Si stima che gli utenti unici di smartphone siano ormai più di quattro miliardi, ovvero, più della metà della popolazione mondiale, neonati inclusi. Dal 2007 a oggi ne sono stati venduti più di 17 miliardi. Secondo le ultime stime, gli utenti dello smartphone interagiscono col dispositivo in media dalle 4 alle 5 ore al giorno, un dato in costante crescita, dedicando circa i tre quarti di questo tempo alle “app” di social media e messaggistica. Si stima, inoltre, che entro il 2025 circa il 75% degli accessi a Internet avverranno esclusivamente tramite smartphone.

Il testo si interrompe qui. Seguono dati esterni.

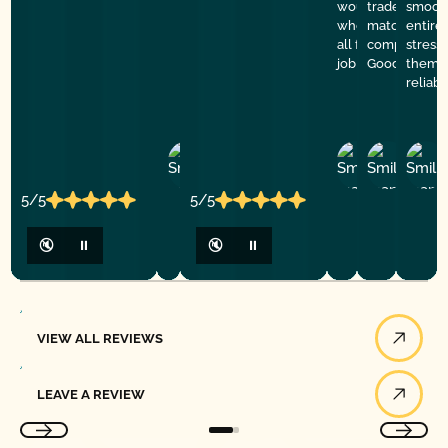
would refer them
trade. Price 
smooth
who needs help. 
match a quot
entire
all for doing such
company. De
stress
job
Good Golly G
them f
reliab
Ashley
D
Loar
P.
Y
P.
5/5
5/5
🔇
⏸
🔇
⏸
View All Reviews
VIEW ALL REVIEWS
Leave a Review
LEAVE A REVIEW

La diffusione planetaria, l’enorme numero di funzionalità, il consistente uso medio quotidiano, le notevoli conseguenze del suo uso in quasi tutti gli ambiti e il fatto che il suo possesso sia diventato pressoché obbligatorio (un fatto che andrebbe maggiormente discusso) rendono lo smartphone la macchina per eccellenza di questa parte del XXI secolo. Eppure, pochi hanno chiaro non solo come funziona, ma anche chi materialmente lo produce, con quali materie prime e componenti e in quali parti del mondo, chi ne progetta le varie parti, come viene distribuito, come viene smaltito, che impatto ha sulla salute (fisica e psicologica) delle persone, sulla cultura, sull’informazione, sulla democrazia, sull’ambiente. Infine, ancora meno persone capiscono poi chi ha potere sullo smartphone, chi ne decide le funzionalità e gli sviluppi futuri, chi controlla quali dati vengono raccolti, dove vengono spediti e come vengono utilizzati.
Il quadro che emerge analizzando da più punti di vista lo smartphone è quello di un dispositivo straordinariamente affascinante e utile, ma allo stesso tempo estremamente opaco e infedele. È inevitabile che sia così? Certamente no. Oltre al fatto che concentrare così tante funzionalità su un unico dispositivo rende la nostra società più fragile (e che renderlo obbligatorio lede la dignità delle persone), un altro smartphone, ugualmente utile, ma molto più rispettoso dei lavoratori, dell’ambiente e degli utenti è senz’altro possibile.